(EXERCISE) The entries that follow need to be printed exactly as they are, minus any pictures.

Stored dataset items:
====================
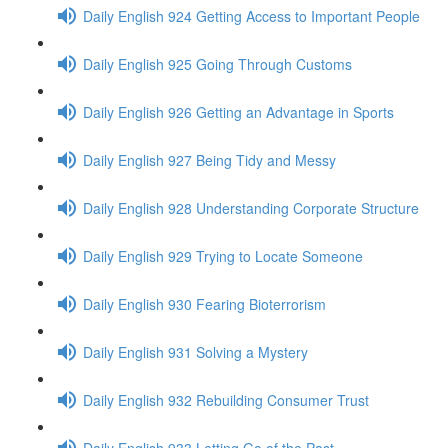
Daily English 924 Getting Access to Important People
Daily English 925 Going Through Customs
Daily English 926 Getting an Advantage in Sports
Daily English 927 Being Tidy and Messy
Daily English 928 Understanding Corporate Structure
Daily English 929 Trying to Locate Someone
Daily English 930 Fearing Bioterrorism
Daily English 931 Solving a Mystery
Daily English 932 Rebuilding Consumer Trust
Daily English 933 Letting Go of the Past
====================
(TASK OUTPUT)
Daily English 924 Getting Access to Important People
Daily English 925 Going Through Customs
Daily English 926 Getting an Advantage in Sports
Daily English 927 Being Tidy and Messy
Daily English 928 Understanding Corporate Structure
Daily English 929 Trying to Locate Someone
Daily English 930 Fearing Bioterrorism
Daily English 931 Solving a Mystery
Daily English 932 Rebuilding Consumer Trust
Daily English 933 Letting Go of the Past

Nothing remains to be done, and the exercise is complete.